Records for this task:

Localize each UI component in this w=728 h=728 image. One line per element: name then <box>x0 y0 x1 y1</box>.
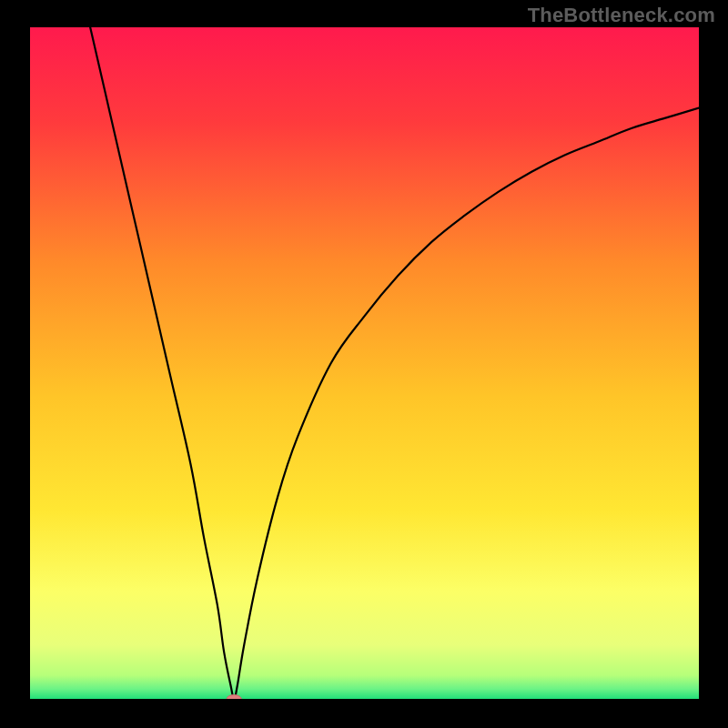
chart-container: TheBottleneck.com <box>0 0 728 728</box>
bottleneck-chart-canvas <box>30 27 699 699</box>
watermark-text: TheBottleneck.com <box>528 4 715 27</box>
plot-area <box>30 27 699 699</box>
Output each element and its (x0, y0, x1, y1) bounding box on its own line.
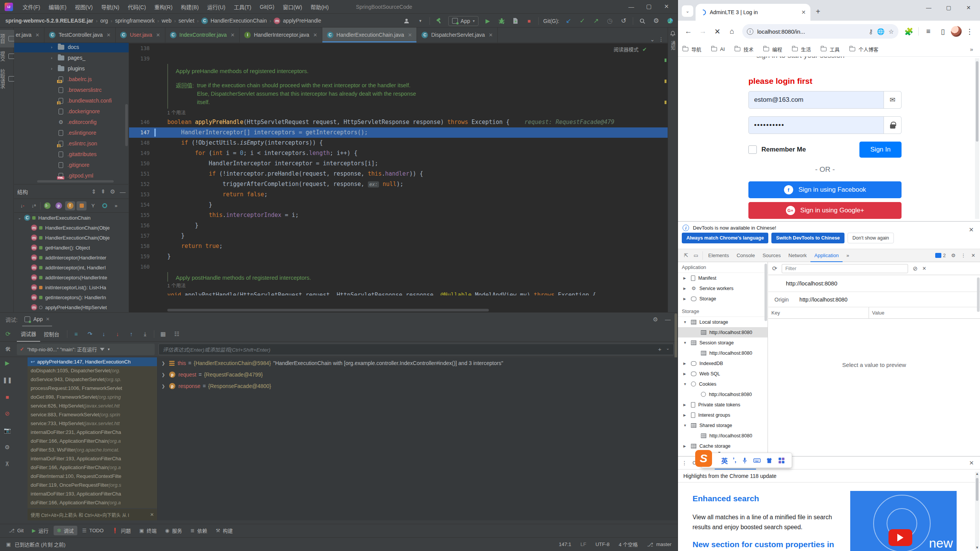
run-button[interactable]: ▶ (483, 16, 492, 26)
structure-item[interactable]: m addInterceptor(int, HandlerI (14, 262, 129, 272)
expand-arrow-icon[interactable]: ❯ (162, 361, 169, 366)
search-everywhere-icon[interactable] (638, 16, 647, 26)
chevron-down-icon[interactable]: ▾ (416, 16, 425, 26)
new-tab-icon[interactable]: + (816, 7, 820, 16)
settings-gear-icon[interactable]: ⚙ (652, 16, 661, 26)
breadcrumb-item[interactable]: web (162, 18, 172, 24)
devtools-tab[interactable]: Console (733, 249, 759, 262)
tool-window-button[interactable]: ❗ 问题 (109, 526, 134, 535)
stop-button[interactable]: ■ (524, 16, 534, 26)
project-tree-item[interactable]: › docs (14, 42, 129, 52)
git-branch-name[interactable]: master (656, 541, 671, 547)
code-line[interactable]: 147 HandlerInterceptor[] interceptors = … (129, 127, 668, 138)
step-into-icon[interactable]: ↓ (99, 329, 109, 339)
tool-window-button[interactable]: ◉ 服务 (162, 526, 185, 535)
tool-window-button[interactable]: ▶ 运行 (29, 526, 52, 535)
menu-item[interactable]: 视图(V) (71, 0, 97, 14)
extensions-icon[interactable]: 🧩 (902, 25, 915, 38)
code-line[interactable]: 148 if (!ObjectUtils.isEmpty(interceptor… (129, 138, 668, 148)
evaluate-expression-icon[interactable]: ▦ (158, 329, 168, 339)
git-update-icon[interactable]: ↙ (564, 16, 573, 26)
tool-window-button[interactable]: 项目 (0, 30, 15, 47)
structure-item[interactable]: m initInterceptorList(): List<Ha (14, 282, 129, 292)
stack-frame[interactable]: doFilter:166, ApplicationFilterChain (or… (28, 437, 157, 445)
feature-link[interactable]: Enhanced search (693, 494, 759, 503)
bookmark-folder[interactable]: AI (711, 46, 725, 52)
menu-item[interactable]: 重构(R) (150, 0, 176, 14)
close-tab-icon[interactable]: ✕ (106, 32, 111, 38)
tool-window-button[interactable]: ❇ 调试 (54, 526, 77, 535)
pause-icon[interactable]: ❚❚ (2, 375, 12, 385)
project-tree-item[interactable]: .gitattributes (14, 149, 129, 160)
chevron-down-icon[interactable]: ⌄ (666, 346, 670, 352)
horizontal-scrollbar[interactable] (37, 180, 114, 183)
scrollbar[interactable] (764, 264, 767, 321)
close-icon[interactable]: ✕ (969, 226, 974, 233)
breadcrumb-item[interactable]: mapplyPreHandle (274, 18, 321, 24)
maximize-icon[interactable]: ▢ (939, 0, 959, 15)
minimize-icon[interactable]: — (622, 0, 640, 13)
kebab-menu-icon[interactable]: ⋮ (961, 253, 966, 258)
line-number[interactable] (129, 290, 154, 295)
close-tab-icon[interactable]: ✕ (230, 32, 235, 38)
thread-selector[interactable]: ✓ "http-nio-80..." "main": 正在运行 ▾ (17, 344, 155, 355)
user-profile-icon[interactable] (402, 16, 411, 26)
line-ending[interactable]: LF (580, 541, 586, 547)
tool-window-button[interactable]: ▣ 终端 (136, 526, 160, 535)
menu-item[interactable]: 编辑(E) (44, 0, 71, 14)
breadcrumb-item[interactable]: springframework (115, 18, 154, 24)
scrollbar[interactable] (975, 58, 979, 219)
sidebar-item[interactable]: ▶ Private state tokens (678, 399, 768, 410)
scrollbar[interactable] (125, 104, 128, 146)
storage-origin-row[interactable]: http://localhost:8080 (768, 275, 980, 292)
issues-badge[interactable]: 2 (935, 253, 946, 258)
line-number[interactable]: 147 (129, 127, 154, 138)
stack-frame[interactable]: doDispatch:1035, DispatcherServlet (org. (28, 366, 157, 375)
site-info-icon[interactable]: i (747, 28, 753, 35)
menu-item[interactable]: 导航(N) (97, 0, 123, 14)
remember-me-checkbox[interactable] (748, 145, 757, 154)
delete-icon[interactable]: ✕ (922, 266, 926, 271)
close-tab-icon[interactable]: ✕ (313, 32, 317, 38)
forward-icon[interactable]: → (696, 25, 709, 38)
code-line[interactable]: 152 triggerAfterCompletion(request, resp… (129, 179, 668, 189)
sidebar-item[interactable]: ▼ Session storage (678, 337, 768, 348)
sidebar-item[interactable]: ▶ IndexedDB (678, 358, 768, 368)
sidebar-item[interactable]: http://localhost:8080 (678, 389, 768, 399)
dont-show-again-button[interactable]: Don't show again (848, 233, 894, 243)
resume-icon[interactable]: ▶ (2, 359, 12, 368)
stack-frame[interactable]: service:733, HttpServlet (javax.servlet.… (28, 419, 157, 428)
variable-row[interactable]: ❯ this = {HandlerExecutionChain@5984} "H… (158, 357, 678, 369)
close-tab-icon[interactable]: ✕ (801, 9, 806, 15)
microphone-icon[interactable] (741, 457, 748, 464)
project-tree-item[interactable]: .browserslistrc (14, 85, 129, 95)
evaluate-expression-input[interactable]: 评估表达式(Enter)或添加监视(Ctrl+Shift+Enter) +⌄ (158, 344, 674, 355)
line-number[interactable]: 155 (129, 210, 154, 220)
run-configuration-select[interactable]: App ▾ (448, 16, 479, 26)
debug-button[interactable] (497, 16, 506, 26)
key-column-header[interactable]: Key (768, 307, 869, 318)
device-toolbar-icon[interactable]: ▭ (691, 251, 701, 260)
line-number[interactable]: 156 (129, 220, 154, 231)
stack-frame[interactable]: doFilter:119, OncePerRequestFilter (org.… (28, 481, 157, 489)
code-line[interactable]: 158 return true; (129, 241, 668, 251)
code-line[interactable]: 149 for (int i = 0; i < interceptors.len… (129, 148, 668, 158)
line-number[interactable]: 159 (129, 251, 154, 262)
match-language-button[interactable]: Always match Chrome's language (682, 233, 768, 243)
ime-language-toggle[interactable]: 英 (721, 456, 728, 465)
bookmarks-overflow-icon[interactable]: » (970, 46, 980, 52)
project-tree-item[interactable]: .gitignore (14, 160, 129, 170)
stack-frame[interactable]: doService:943, DispatcherServlet (org.sp… (28, 375, 157, 384)
line-number[interactable]: 139 (129, 54, 154, 64)
project-tree-item[interactable]: YML .gitpod.yml (14, 170, 129, 181)
project-tree-item[interactable]: ⚙ .editorconfig (14, 117, 129, 127)
show-properties-icon[interactable]: p (54, 201, 64, 210)
breadcrumb-item[interactable]: org (100, 18, 108, 24)
settings-gear-icon[interactable]: ⚙ (951, 253, 956, 258)
tool-window-button[interactable]: 拉取请求 (0, 65, 15, 93)
address-bar[interactable]: i localhost:8080/in... ⚷ 🌐 ☆ (742, 24, 898, 39)
breadcrumb-item[interactable]: spring-webmvc-5.2.9.RELEASE.jar (5, 18, 93, 24)
line-number[interactable]: 148 (129, 138, 154, 148)
editor-tab[interactable]: C IndexController.java ✕ (165, 28, 240, 42)
step-out-icon[interactable]: ↑ (126, 329, 136, 339)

Exercise instructions: If a line in the records above includes the string "element", copy it.

Solution to the exercise:
Localize each UI component in this w=728 h=728 image. One line per element: name then <box>x0 y0 x1 y1</box>.
Output each element and its (x0, y0, x1, y1) bounding box on its own line.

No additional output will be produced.